# sand depth?



## Elrodg (Sep 14, 2011)

Actually the gasses were from anaerobic pockets that formed because the soil had air trapped. I mixed a little gravel and sand with mine. Also if you are gonna try using sand. Mix just a little layer of gravel about halfway through. Not much. Just enough to give those roots some wiggle room as sand can pack down over time.


----------



## Elrodg (Sep 14, 2011)

Sand is not as likely to get pockets. But even if it did they wouldn't be the same because sand is inert. It is only trapped air not gas produced by organic compounds


----------



## somewhatshocked (Aug 8, 2011)

You can certainly develop anaerobic gas pockets if the sand is too deep. Even with rooted plants.

Probably best to keep depths at no more than an inch or two and get some Malaysian Trumpet Snails to keep the sand aerated.

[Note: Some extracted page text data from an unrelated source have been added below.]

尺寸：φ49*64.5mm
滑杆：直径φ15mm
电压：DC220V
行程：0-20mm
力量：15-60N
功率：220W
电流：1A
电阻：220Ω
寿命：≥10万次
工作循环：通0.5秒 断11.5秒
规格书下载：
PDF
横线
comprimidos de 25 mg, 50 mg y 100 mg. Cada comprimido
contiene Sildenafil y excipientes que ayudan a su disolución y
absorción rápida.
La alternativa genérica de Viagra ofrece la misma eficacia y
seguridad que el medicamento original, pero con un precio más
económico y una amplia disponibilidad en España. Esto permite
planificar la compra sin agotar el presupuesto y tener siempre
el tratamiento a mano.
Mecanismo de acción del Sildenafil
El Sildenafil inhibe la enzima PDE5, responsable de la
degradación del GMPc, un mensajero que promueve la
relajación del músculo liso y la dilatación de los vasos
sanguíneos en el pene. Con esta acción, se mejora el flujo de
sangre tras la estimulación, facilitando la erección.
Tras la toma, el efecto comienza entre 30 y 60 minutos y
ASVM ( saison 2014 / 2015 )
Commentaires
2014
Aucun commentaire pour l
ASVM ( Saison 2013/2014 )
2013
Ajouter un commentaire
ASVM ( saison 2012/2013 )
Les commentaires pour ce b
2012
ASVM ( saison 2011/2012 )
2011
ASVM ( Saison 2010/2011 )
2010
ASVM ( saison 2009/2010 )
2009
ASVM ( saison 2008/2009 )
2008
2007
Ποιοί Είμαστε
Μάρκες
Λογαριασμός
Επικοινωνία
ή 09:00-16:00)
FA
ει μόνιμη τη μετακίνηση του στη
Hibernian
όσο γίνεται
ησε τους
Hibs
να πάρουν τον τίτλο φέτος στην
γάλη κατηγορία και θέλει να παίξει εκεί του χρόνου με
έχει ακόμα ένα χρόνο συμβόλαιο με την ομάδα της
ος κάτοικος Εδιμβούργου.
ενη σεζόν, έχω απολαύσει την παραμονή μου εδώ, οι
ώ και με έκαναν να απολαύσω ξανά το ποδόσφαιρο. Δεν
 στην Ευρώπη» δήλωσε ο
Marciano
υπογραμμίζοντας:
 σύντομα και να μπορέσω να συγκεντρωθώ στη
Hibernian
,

They don't eat your plants, stay small and only come out at night so you'll likely never see them.


----------



## mindy (Dec 22, 2010)

thanks guys 

i would love to get some malaysian trumpet snails but i can't get them in newfoundland. snails are considered an invasive species here. 

so, i won't add much more sand then. thanks 

i will see if i can add a layer of gravel in there. that would mean draining the tank and starting again... :S but, if it is better for the plants... darn! i should have asked first!


----------



## somewhatshocked (Aug 8, 2011)

If you check in all the fish shops in your area or when traveling, you might be able to find some in random tanks. You can often buy some plants and have the shop "accidentally" include the snails.

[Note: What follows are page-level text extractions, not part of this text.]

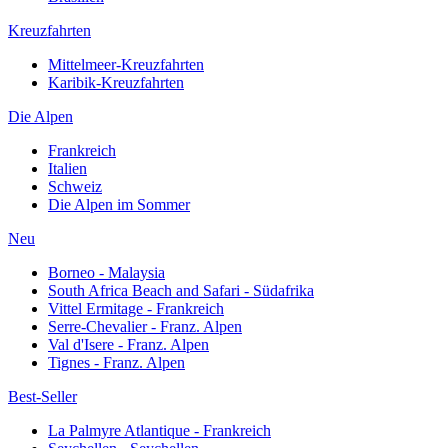
Kreuzfahrten
Mittelmeer-Kreuzfahrten
Karibik-Kreuzfahrten
Die Alpen
Frankreich
Italien
Schweiz
Die Alpen im Sommer
Neu
Borneo - Malaysia
South Africa Beach and Safari - Südafrika
Vittel Ermitage - Frankreich
Serre-Chevalier - Franz. Alpen
Val d'Isere - Franz. Alpen
Tignes - Franz. Alpen
Best-Seller
La Palmyre Atlantique - Frankreich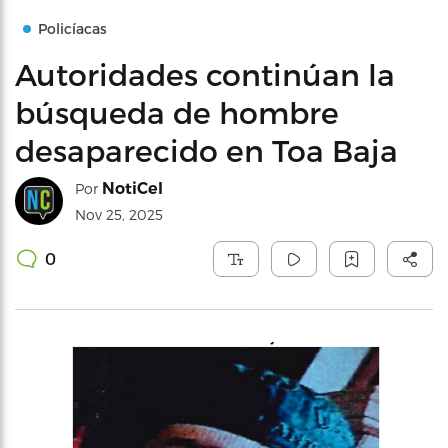
Policíacas
Autoridades continúan la
búsqueda de hombre
desaparecido en Toa Baja
NotiCel
Por
Nov 25, 2025
0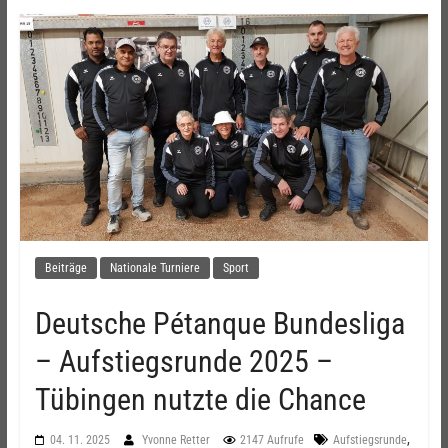
Beiträge
Nationale Turniere
Sport
Deutsche Pétanque Bundesliga
– Aufstiegsrunde 2025 –
Tübingen nutzte die Chance
,
04. 11. 2025
Yvonne Retter
2147 Aufrufe
Aufstiegsrunde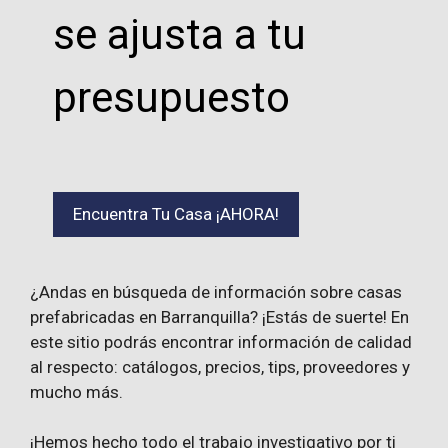
se ajusta a tu
presupuesto
Encuentra Tu Casa ¡AHORA!
¿Andas en búsqueda de información sobre casas
prefabricadas en Barranquilla? ¡Estás de suerte! En
este sitio podrás encontrar información de calidad
al respecto: catálogos, precios, tips, proveedores y
mucho más.
¡Hemos hecho todo el trabajo investigativo por ti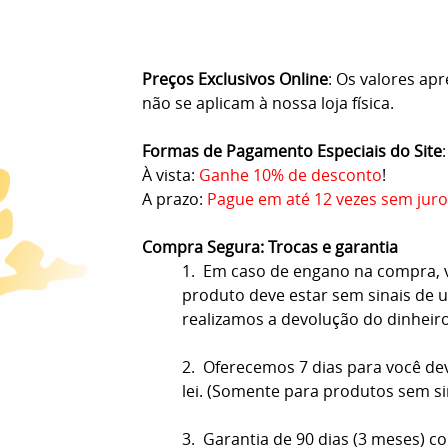
Preços Exclusivos Online
: Os valores ap
não se aplicam à nossa loja física.
Formas de Pagamento Especiais do Site
:
À vista:
Ganhe 10% de desconto
!
A prazo:
Pague em até 12 vezes sem juro
Compra Segura: Trocas e garantia
1. Em caso de engano na compra, vo
produto deve estar sem sinais de us
realizamos a devolução do dinheir
2. Oferecemos 7 dias para você de
lei. (Somente para produtos sem s
3. Garantia de 90 dias (3 meses) co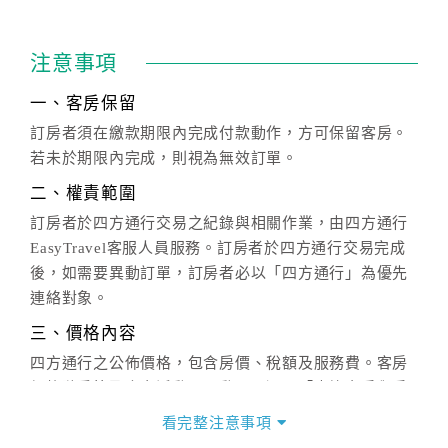
注意事項
一、客房保留
訂房者須在繳款期限內完成付款動作，方可保留客房。
若未於期限內完成，則視為無效訂單。
二、權責範圍
訂房者於四方通行交易之紀錄與相關作業，由四方通行
EasyTravel客服人員服務。訂房者於四方通行交易完成
後，如需要異動訂單，訂房者必以「四方通行」為優先
連絡對象。
三、價格內容
四方通行之公佈價格，包含房價、稅額及服務費。客房
價格隨季節及人文活動而異動，以選項「查詢空房與房
價」之當日價格為標準。
看完整注意事項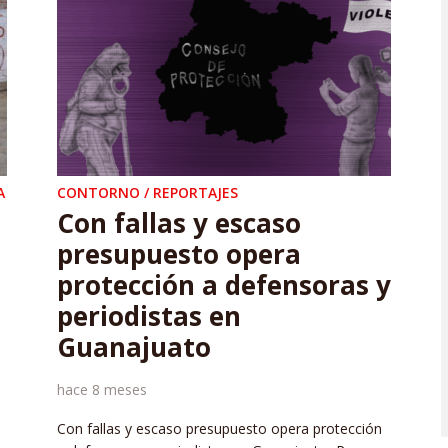
A
CONTORNO / REPORTAJES
Con fallas y escaso
presupuesto opera
protección a defensoras y
periodistas en
Guanajuato
hace 8 meses
Con fallas y escaso presupuesto opera protección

That's how I started in Kentucky.


----------



## mindy (Dec 22, 2010)

the closest fish store to me is 220 km away... :S haha!

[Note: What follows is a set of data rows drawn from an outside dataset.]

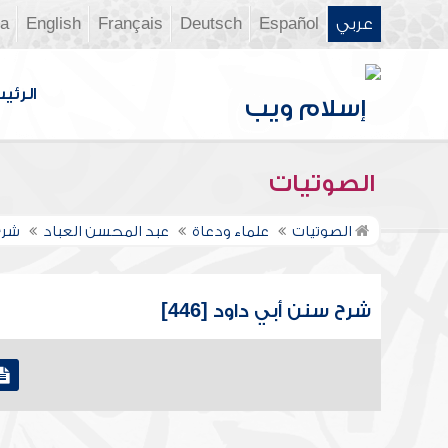
عربي
Español
Deutsch
Français
English
ia
الرئي
الصوتيات
الصوتيات
علماء ودعاة
عبد المحسن العباد
شرح
شرح سنن أبي داود [446]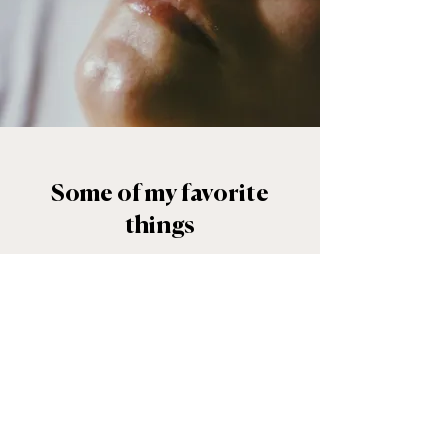
Some of my favorite
things
Mijn kinderen
Mijn kinderen zijn mijn alles. Als
alleenstaande moeder draait mijn
gehele zijn om hen. Om die reden ben
ik ook niet ieder weekend geopend.
De tijd die ik met ze kan zijn pak ik ten
volste.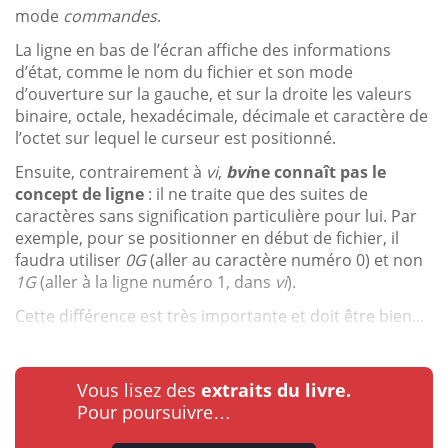
mode
commandes
.
La ligne en bas de l’écran affiche des informations
d’état, comme le nom du fichier et son mode
d’ouverture sur la gauche, et sur la droite les valeurs
binaire, octale, hexadécimale, décimale et caractère de
l’octet sur lequel le curseur est positionné.
Ensuite, contrairement à
vi
,
bvi
ne connaît pas le
concept de ligne
: il ne traite que des suites de
caractères sans signification particulière pour lui. Par
exemple, pour se positionner en début de fichier, il
faudra utiliser
0G
(aller au caractère numéro 0) et non
1G
(aller à la ligne numéro 1, dans
vi
).
Cette différence est très importante et doit être bien...
Vous lisez des
extraits du livre.
Pour poursuivre…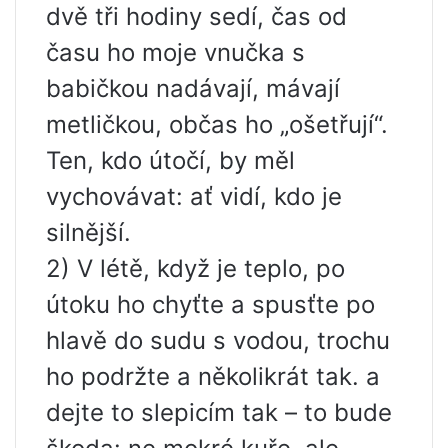
dvě tři hodiny sedí, čas od
času ho moje vnučka s
babičkou nadávají, mávají
metličkou, občas ho „ošetřují“.
Ten, kdo útočí, by měl
vychovávat: ať vidí, kdo je
silnější.
2) V létě, když je teplo, po
útoku ho chyťte a spusťte po
hlavě do sudu s vodou, trochu
ho podržte a několikrát tak. a
dejte to slepicím tak – to bude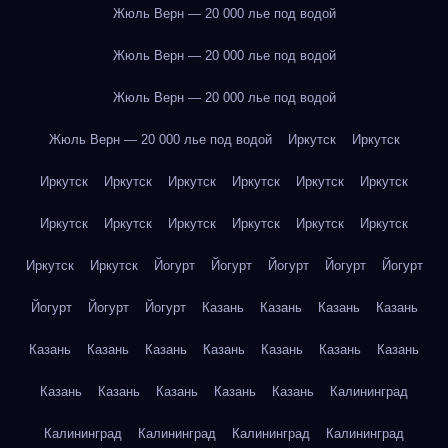
Жюль Верн — 20 000 лье под водой
Жюль Верн — 20 000 лье под водой
Жюль Верн — 20 000 лье под водой
Жюль Верн — 20 000 лье под водой
Иркутск
Иркутск
Иркутск
Иркутск
Иркутск
Иркутск
Иркутск
Иркутск
Иркутск
Иркутск
Иркутск
Иркутск
Иркутск
Иркутск
Иркутск
Иркутск
Йогурт
Йогурт
Йогурт
Йогурт
Йогурт
Йогурт
Йогурт
Йогурт
Казань
Казань
Казань
Казань
Казань
Казань
Казань
Казань
Казань
Казань
Казань
Казань
Казань
Казань
Казань
Казань
Калининград
Калининград
Калининград
Калининград
Калининград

i have asked them about snails a few times. the last time i was in there they had apple snails (i think that is what they were) and i asked them about it. the girl there said that they decided that since they always have them in st. john's even though they aren't supposed to they decided to get them in that store too. i will have to ask about mts next time i am in town. 

the only snails i have ever gotten from my lfs on plants are bladder snails and pond snails...  darn snails!


----------



## shrimpNewbie (May 6, 2011)

Elrodg said:


> Sand is not as likely to get pockets. But even if it did they wouldn't be the same because sand is inert. It is only trapped air not gas produced by organic compounds


inert or not the pockets still form especially in sand that isn't uniform.


However to the OP you shouldn't have a problem with only 1-2 inches of sand, any more than 3 inches and you should expect pockets, to be safe prod anyway. you could also get rabbit snails and they'll aerate your substrate for you so you don't have to poke, you'll be fine with your sand =]


----------



## shrimpNewbie (May 6, 2011)

also don't add gravel, just a waste of water volume and time, your current setup is fine and adding more substrate will mean more chances for pockets to develop. the snails you need may be more known as rabit snails around you, give it a try and even see if your lfs can order you some, if you ever go to it. good luck =]


----------



## mindy (Dec 22, 2010)

thank you. i will check at my lfs about the snails. 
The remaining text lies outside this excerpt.